Exercise
Show every line from the entries that follow which holds the word "jours".
*** Opening of Information shown ***
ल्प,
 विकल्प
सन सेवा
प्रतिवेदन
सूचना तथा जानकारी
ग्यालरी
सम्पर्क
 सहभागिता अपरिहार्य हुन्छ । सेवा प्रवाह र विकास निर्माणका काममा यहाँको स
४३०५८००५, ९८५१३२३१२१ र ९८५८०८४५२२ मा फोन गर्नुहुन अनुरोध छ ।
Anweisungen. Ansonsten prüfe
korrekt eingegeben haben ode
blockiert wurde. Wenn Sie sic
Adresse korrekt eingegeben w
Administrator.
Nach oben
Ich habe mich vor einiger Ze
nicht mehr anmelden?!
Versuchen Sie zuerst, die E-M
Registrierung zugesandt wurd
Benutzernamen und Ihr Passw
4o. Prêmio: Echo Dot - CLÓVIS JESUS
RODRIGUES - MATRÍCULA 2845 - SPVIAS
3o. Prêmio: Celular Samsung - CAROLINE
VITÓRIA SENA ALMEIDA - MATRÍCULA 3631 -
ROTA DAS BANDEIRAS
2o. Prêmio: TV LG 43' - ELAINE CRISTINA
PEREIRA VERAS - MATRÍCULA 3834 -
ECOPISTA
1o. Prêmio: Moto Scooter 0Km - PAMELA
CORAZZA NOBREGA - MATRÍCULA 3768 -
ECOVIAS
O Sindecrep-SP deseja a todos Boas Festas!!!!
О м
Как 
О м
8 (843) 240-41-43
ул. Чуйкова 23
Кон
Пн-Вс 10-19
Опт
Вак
*** Close of Information shown ***
*** Opening of Information shown ***
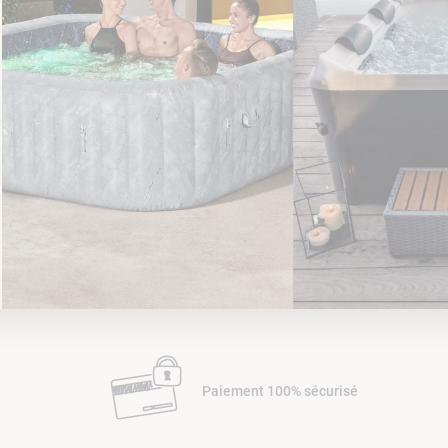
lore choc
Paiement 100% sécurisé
*** Close of Information shown ***
*** Opening of Information shown ***
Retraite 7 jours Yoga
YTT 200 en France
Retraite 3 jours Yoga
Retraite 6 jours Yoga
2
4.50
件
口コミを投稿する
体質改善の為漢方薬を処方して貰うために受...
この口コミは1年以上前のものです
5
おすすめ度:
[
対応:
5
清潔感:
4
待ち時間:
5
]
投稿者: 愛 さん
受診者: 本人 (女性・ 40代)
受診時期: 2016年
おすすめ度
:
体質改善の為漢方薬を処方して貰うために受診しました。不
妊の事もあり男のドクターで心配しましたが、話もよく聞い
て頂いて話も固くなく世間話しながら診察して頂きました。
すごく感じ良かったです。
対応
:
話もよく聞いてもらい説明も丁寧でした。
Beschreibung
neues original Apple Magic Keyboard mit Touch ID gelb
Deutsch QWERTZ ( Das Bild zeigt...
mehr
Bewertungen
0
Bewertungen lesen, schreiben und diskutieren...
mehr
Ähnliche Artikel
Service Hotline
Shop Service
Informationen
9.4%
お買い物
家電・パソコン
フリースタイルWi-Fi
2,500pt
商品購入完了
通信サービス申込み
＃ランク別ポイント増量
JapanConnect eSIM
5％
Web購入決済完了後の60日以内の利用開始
*** Close of Information shown ***
Result
Retraite 7 jours Yoga
Retraite 3 jours Yoga
Retraite 6 jours Yoga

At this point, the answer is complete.